No sé cómo ocurrió, pero en menos de un segundo Sandra se volvió hacia mí y me clavó las tijeras en el empeine.

—¡Suelta a mi novio, zorra! —exclamó.

Caí de rodillas y conseguí atraparle la mano antes de que sacara las tijeras. Por fortuna no fue un corte profundo, ya que las zapatillas que llevaba impidieron que la punta de las tijeras se hundiera mucho más.

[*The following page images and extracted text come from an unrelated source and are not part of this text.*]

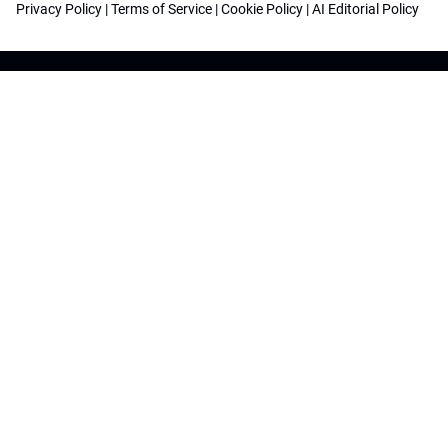
Privacy Policy
|
Terms of Service
|
Cookie Policy
|
AI Editorial Policy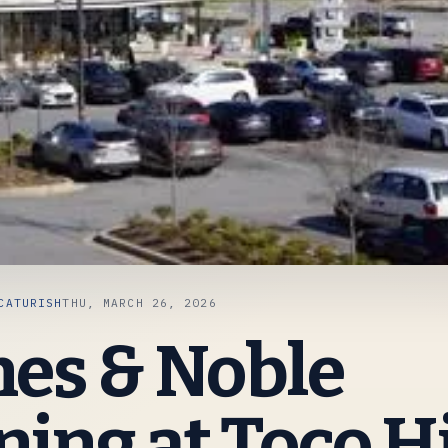
CATURISH
THU, MARCH 26, 2026
es & Noble
ing at Toco Hi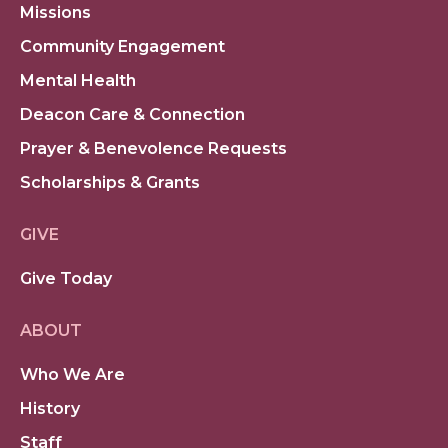
Missions
Community Engagement
Mental Health
Deacon Care & Connection
Prayer & Benevolence Requests
Scholarships & Grants
GIVE
Give Today
ABOUT
Who We Are
History
Staff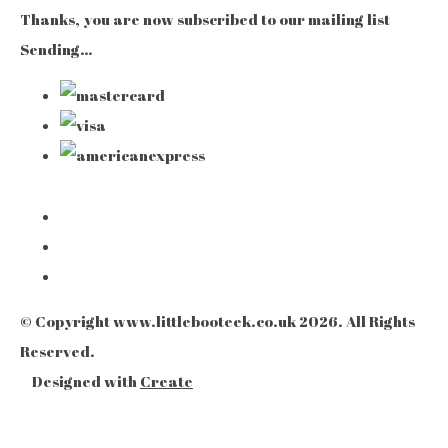
Thanks, you are now subscribed to our mailing list
Sending…
© Copyright www.littlebooteek.co.uk 2026. All Rights
Reserved.
Designed with
Create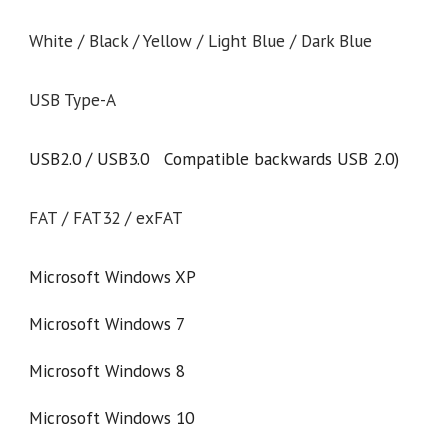
White / Black / Yellow / Light Blue / Dark Blue
USB Type-A
USB2.0 / USB3.0 Compatible backwards USB 2.0)
FAT / FAT32 / exFAT
Microsoft Windows XP
Microsoft Windows 7
Microsoft Windows 8
Microsoft Windows 10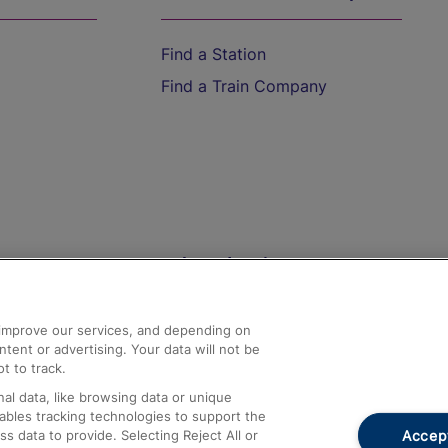
Find a Station
Find a Train Company
Help and Assistance
athrow
Compensation and Refunds
d improve our services, and depending on
ent or advertising. Your data will not be
Contact Us
t to track.
Complaints
al data, like browsing data or unique
nables tracking technologies to support the
Passenger Assist
Accept
data to provide. Selecting Reject All or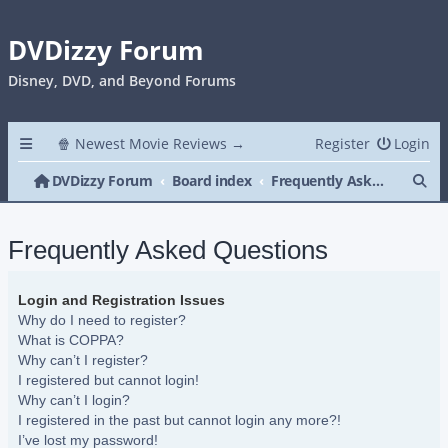
DVDizzy Forum
Disney, DVD, and Beyond Forums
🍿 Newest Movie Reviews →
Register
Login
Se
DVDizzy Forum
Board index
Frequently Asked Questions
Frequently Asked Questions
Login and Registration Issues
Why do I need to register?
What is COPPA?
Why can’t I register?
I registered but cannot login!
Why can’t I login?
I registered in the past but cannot login any more?!
I’ve lost my password!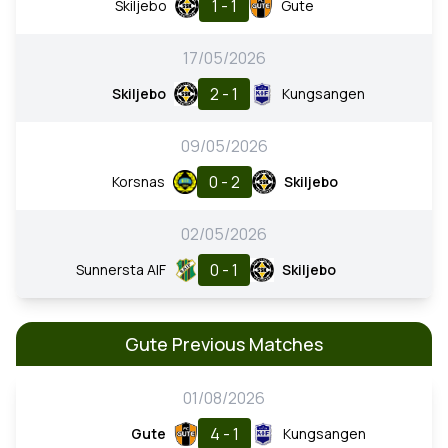
1 - 1
Skiljebo
Gute
17/05/2026
2 - 1
Skiljebo
Kungsangen
09/05/2026
0 - 2
Korsnas
Skiljebo
02/05/2026
0 - 1
Sunnersta AIF
Skiljebo
Gute Previous Matches
01/08/2026
4 - 1
Gute
Kungsangen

Un hilo de sangre le corría a Sandra por la frente, bajaba por su nariz y llegaba a los labios. Tenía el vestido de novia manchado de sangre. Se la veía confusa y le costaba respirar. Lu consiguió colocarse encima de ella, la inmovilizó y le ató las manos con una cuerda que encontró en el suelo mientras yo la sujetaba por las muñecas.

Con el alboroto de la pelea no oímos que varias personas subían por la escalera.

—Creo que ha llegado la policía —le comenté reprimiendo una mueca de dolor.

—Aquí arriba, estamos arriba… —dijo Lu con un hilo de voz.

Buscó mi mano y la atraje hacia mí. Nos unimos en un abrazo profundo.

—Ya está, ya ha acabado todo. —La besé en la frente.

—¡Has venido a por mí!

—Claro, el viaje a la Ciudad Esmeralda no tendría sentido sin ti.

Y abrazados fue como nos encontraron.